Spain is expected to issue new bonds soon to fund its ailing banks and indebted regions despite its borrowing costs nearing the unsustainable 7 percent level that forced other euro zone countries to seek international aid.
“The bailout risks for Spain are increasing and that should keep the euro under pressure,” said Melinda Burgess, currency strategist, at RBS Global Banking.
The single currency dipped 0.3 percent to $1.2438 on Wednesday, its weakest rate since July 2010, and fell 0.7 percent against the safe haven yen to 98.755 yen.
The euro’s plight was also underpinning the dollar index, measured against a basket of major currencies, which rose above 82.66 to its highest since September 2010, dragging down dollar-sensitive commodities.
The drop in the euro came as 10-year Spanish government bond yields rose 7 basis points to 6.55 percent, and the cost of insuring against a Spanish default hit new highs.
The sell-off in Spanish bonds has also kept the risk premium or spread over safe-haven German government bond (Bunds) elevated at euro-era highs of 523 basis points.
“Spain issuing more bonds will not be liked by debt markets, in our view, suggesting that sovereign bond spreads will widen further against Bunds, keeping the euro on the back-foot,” said analysts at Morgan Stanley in a note to their clients.
German 10-year yields meanwhile hit fresh lows of 1.34 percent on Wednesday, while futures rallied to 144.62 before retreating slightly to stand 26 ticks higher on the day at 144.56.
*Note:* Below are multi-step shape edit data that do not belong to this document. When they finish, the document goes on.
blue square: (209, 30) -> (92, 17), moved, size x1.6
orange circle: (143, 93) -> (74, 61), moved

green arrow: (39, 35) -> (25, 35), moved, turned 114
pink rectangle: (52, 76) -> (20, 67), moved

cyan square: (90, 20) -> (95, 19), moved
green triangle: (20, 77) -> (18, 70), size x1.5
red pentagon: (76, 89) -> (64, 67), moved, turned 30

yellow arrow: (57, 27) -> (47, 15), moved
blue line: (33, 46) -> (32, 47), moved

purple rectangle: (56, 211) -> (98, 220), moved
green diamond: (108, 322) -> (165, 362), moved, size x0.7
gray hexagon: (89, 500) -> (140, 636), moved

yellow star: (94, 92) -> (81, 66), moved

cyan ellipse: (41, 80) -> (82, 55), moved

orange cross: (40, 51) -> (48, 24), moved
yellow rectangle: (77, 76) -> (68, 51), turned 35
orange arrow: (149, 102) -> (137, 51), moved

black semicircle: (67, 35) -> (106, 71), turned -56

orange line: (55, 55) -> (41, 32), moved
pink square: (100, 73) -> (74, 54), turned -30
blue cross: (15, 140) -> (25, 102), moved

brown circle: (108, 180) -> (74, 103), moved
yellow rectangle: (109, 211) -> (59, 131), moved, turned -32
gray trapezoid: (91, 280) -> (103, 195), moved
An Italian government sale of up to 6.25 billion euros of five- and 10-year bonds later will be widely watched to see whether the worsening sentiment is spreading. The government’s borrowing costs are expected to rise at the auction but domestic investors should ensure sufficient demand.
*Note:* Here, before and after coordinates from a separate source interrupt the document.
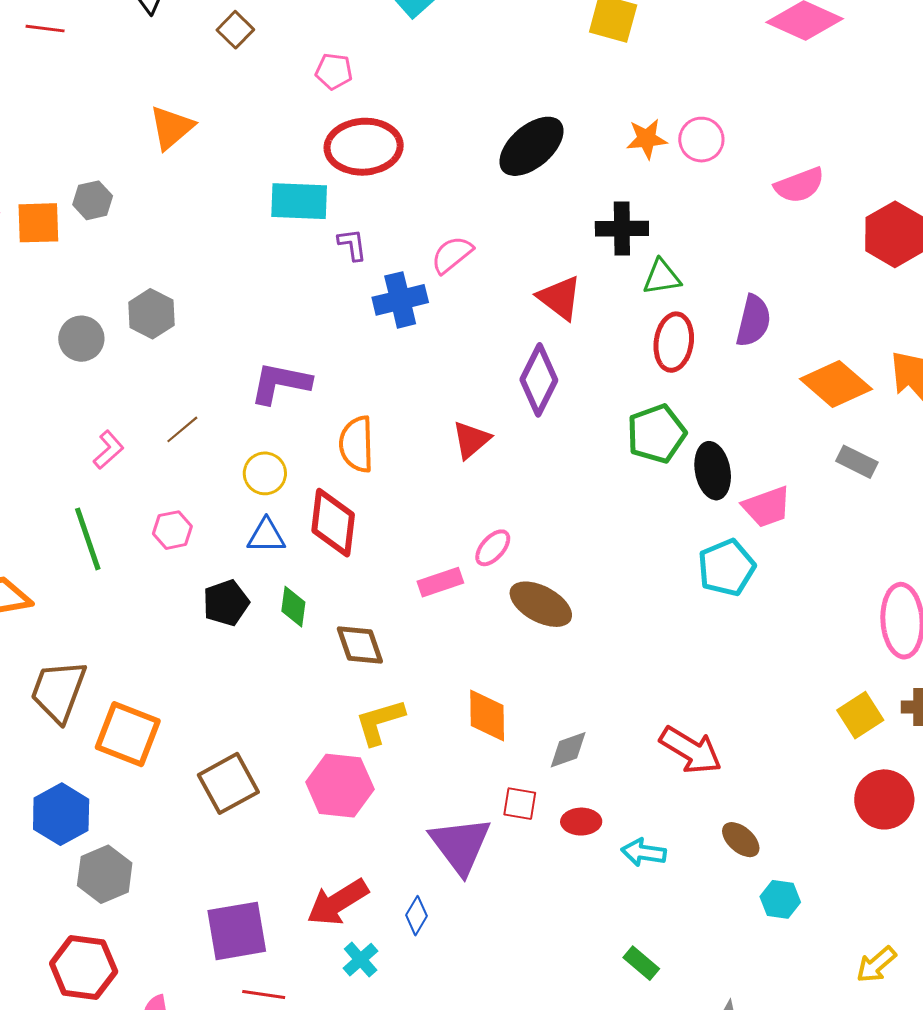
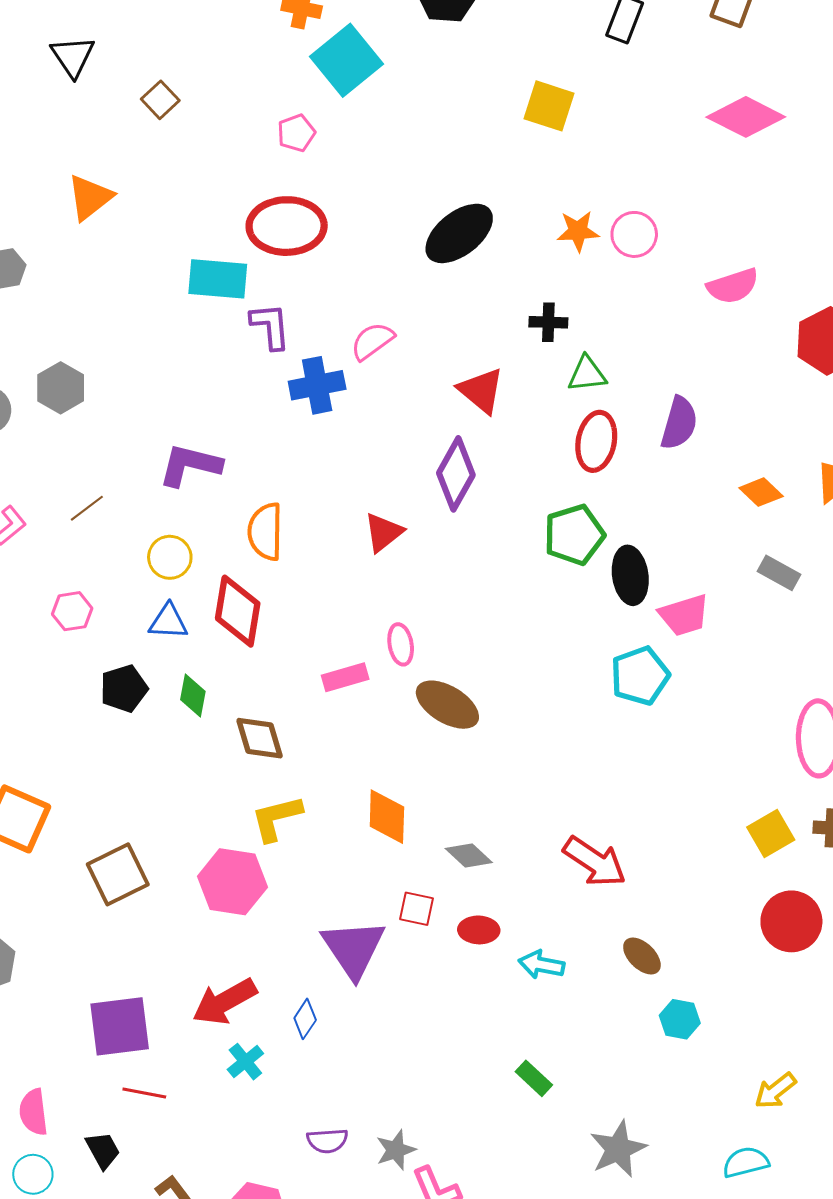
pink pentagon: (334, 71) -> (296, 133), moved, turned -30
black cross: (622, 229) -> (548, 322), size x0.7
purple L-shape: (352, 245) -> (270, 326), size x1.4
orange diamond: (836, 384) -> (761, 492), size x0.6
pink ellipse: (493, 548) -> (401, 644), turned -54
gray diamond: (568, 750) -> (469, 855), turned 60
Major European company shares were moving lower on the Spanish bank jitters as well as disappointment over China.
The FTSE Eurofirst index of top European shares reversed all of Tuesday’s gains to be down 0.8 percent at 983.11 points and on track for its third straight month of losses.
World equity markets had been focused on hopes China would boost its flagging economy with new stimulus but these were dampened on Wednesday by reports in the domestic media.
An article published on the website of the official Xinhua news agency said China had no plan to repeat the powerful stimulus measures used during the global crisis in 2008. The story was in line with the view of Chinese policy advisers.
The reports undermined sentiment across Asian markets, and helped send the MSCI world equity index down 0.5 percent 302.31, while the MSCI emerging markets index was down 0.9 percent at 913.11.
The potential for slower global growth sent Brent crude down 74 cents to $105.94 per barrel and it is now on track for its biggest monthly decline in two years.
But the fall may be checked by oil supply concerns as Iran’s dispute with the West over Tehran’s nuclear program is unresolved.
“Iran continues to remain a significant factor but for the moment, with a short to medium term outlook the focus is on Europe and the demand side picture if the crisis continues to deteriorate,” Ric Spooner, chief market analyst at CMC Markets said.
Gold dipped to a one-week low tracking a weaker euro, falling as much as 0.6 percent to $1,544.74 an ounce. The precious metal is poised for a monthly loss of nearly 7 percent and a fourth month of decline.